Maintaining a blog is much harder than I thought. Major kudos to everyone who keeps up with regular blog posts!
It’s been more than a year since my last post and I am coming to the end of my Physiotherapy program. I still want to finish off the ankle sprain “series” that I started but I just wanted to reflect on some lessons that I have learned over the past two years:
Language is powerful (It might even affect how much money you save). We learned about “People First Language” last year. The idea behind this language is that we should refer to the person first rather than the condition when we talk about patients. For example, instead of saying a “stroke patient”, I would say “a patient who has had a stroke”. Or instead of saying a “chronic pain patient”, I would say “a patient with chronic pain”. Why the change in language? Especially if it is much more cumbersome to say? By referring to the person first, this acknowledges that I am treating a person, not a disease or condition. In the end, we treat people…people who are all unique and have different things they want to do in life. I think that using “People First Language” can be a good reminder for ourselves to work with patients to make goals that are meaningful for them. A post-TKA patient may need more knee flexion but a patient post-TKA may want to be able to get back to gardening. I don’t think you need to use People First Language in order to be patient-oriented but I think that language has powerful subconscious influences on the way we think.

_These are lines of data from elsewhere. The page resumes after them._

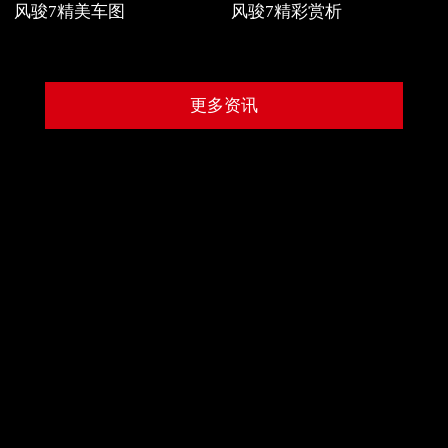
风骏7精美车图
风骏7精彩赏析
更多资讯
*由于车辆升级更新，产品相关配置信息可能会出现变动，请以和经销商达成
一致的购车协议为准。购车协议中无具体表述或约定配置无法产出时，由双方
协商决定交易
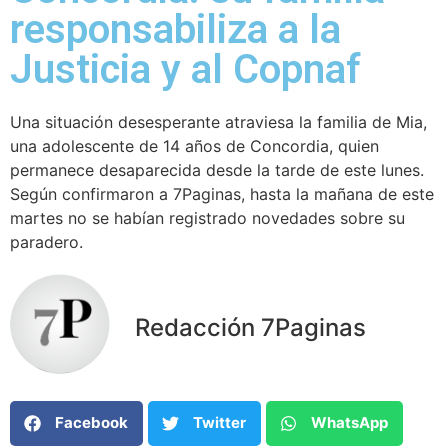
responsabiliza a la
Justicia y al Copnaf
Una situación desesperante atraviesa la familia de Mia,
una adolescente de 14 años de Concordia, quien
permanece desaparecida desde la tarde de este lunes.
Según confirmaron a 7Paginas, hasta la mañana de este
martes no se habían registrado novedades sobre su
paradero.
Redacción 7Paginas
Facebook
Twitter
WhatsApp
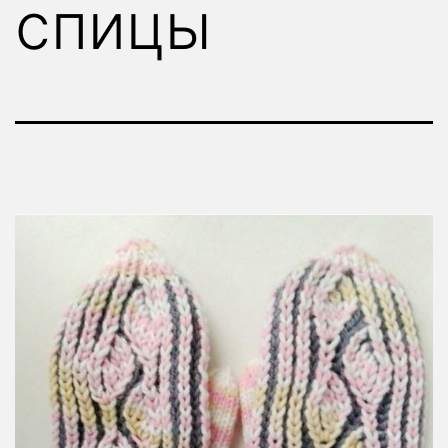
спицы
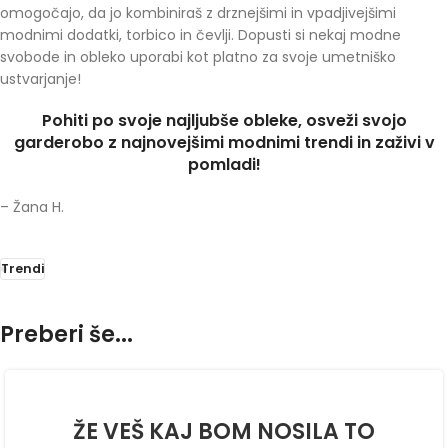
omogočajo, da jo kombiniraš z drznejšimi in vpadjivejšimi
modnimi dodatki, torbico in čevlji. Dopusti si nekaj modne
svobode in obleko uporabi kot platno za svoje umetniško
ustvarjanje!
Pohiti po svoje najljubše obleke, osveži svojo
garderobo z najnovejšimi modnimi trendi in zaživi v
pomladi!
– Žana H.
Trendi
Preberi še...
ŽE VEŠ KAJ BOM NOSILA TO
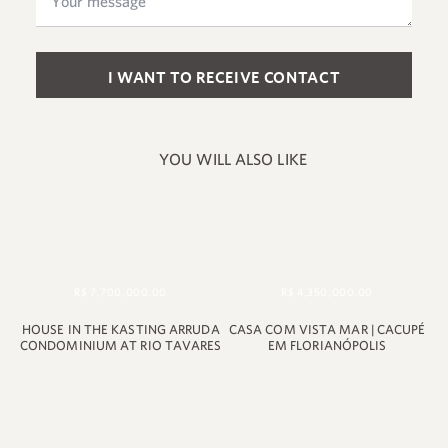
Please leave this field empty.
YOU WILL ALSO LIKE
R$ 7,700,000.00
R$ 4,350,000.00
HOUSE IN THE KASTING ARRUDA
CASA COM VISTA MAR | CACUPÉ
+55 48 99660 6799
CONDOMINIUM AT RIO TAVARES
EM FLORIANÓPOLIS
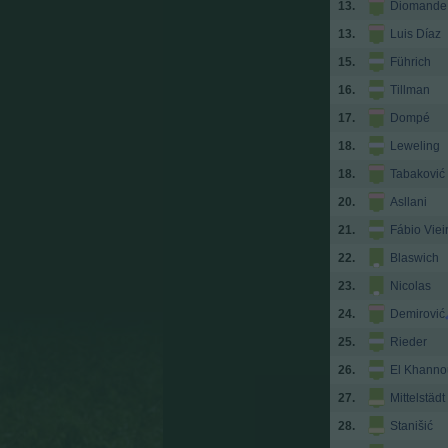
13.
Diomande
13.
Luis Díaz
15.
Führich
16.
Tillman
17.
Dompé
18.
Leweling
18.
Tabaković
20.
Asllani
21.
Fábio Viei
22.
Blaswich
23.
Nicolas
24.
Demirović
25.
Rieder
26.
El Khanno
27.
Mittelstädt
28.
Stanišić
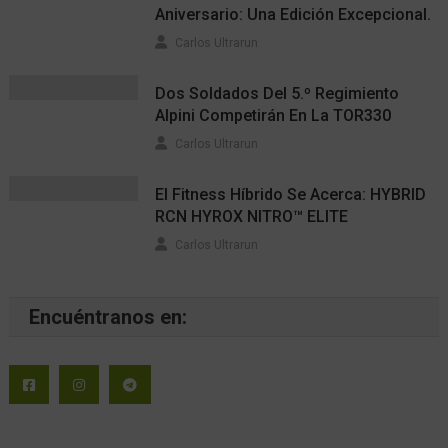
Aniversario: Una Edición Excepcional.
Carlos Ultrarun
Dos Soldados Del 5.º Regimiento
Alpini Competirán En La TOR330
Carlos Ultrarun
El Fitness Híbrido Se Acerca: HYBRID
RCN HYROX NITRO™ ELITE
Carlos Ultrarun
Encuéntranos en:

On a somewhat related note, I remember reading this blog post about how pain science is science. Do you think there would as much of a pain science “camp” if we called “pain science” “science of pain” instead?
If pain is an output of our brains intended to protect us (Read Explain Pain by Moseley and Butler if you have not already), will someone experience more pain if they think that their bodies are broken and therefore require protection? More importantly, will someone experience more disability if they think that their bodies are broken and they need to be very careful with it? And yes, some people do end up feeling like their backs are vulnerable and need protection, according to a recent qualitative study by Darlow et al. I haven’t even graduated yet but I’ve already heard stories from patients about how other HCP have told them they can’t golf/dance/other things they love because they will wear out their backs/knees/hips. I know these HCP mean well and are just trying to be helpful…but these ideas are rather outdated. Of course, I am just hearing what the patient thinks the HCP told them, which could be different than what the HCP actually told them. It would be interesting to do qualitative study comparing what HCPs tell their patients and what their patients understand from it. What if we think we’re being careful with what we’re saying but our patients interpret it differently?
I think this is what it means to truly empower patients to take better care of their health.
During PBT, it is expected that we bring in primary literature and incorporate it into our discussions with a critical eye. It has become easier to find limitations in each study. The tables were turned on us though when we had to do a research project in the last unit of our program. It was no walk in the park! We only worked on it for ~4 months but I already have a much greater appreciation of what it is that researchers have to do. Thank you to all the researchers out there who help to answer the questions we have.
There you have it. A glimpse into what I’ve learned from my past two years at PT school. There is more but I think it would take me a while to write it down concisely and I don’t want to procrastinate on blogging anymore :). What major lessons have you learned in the past year?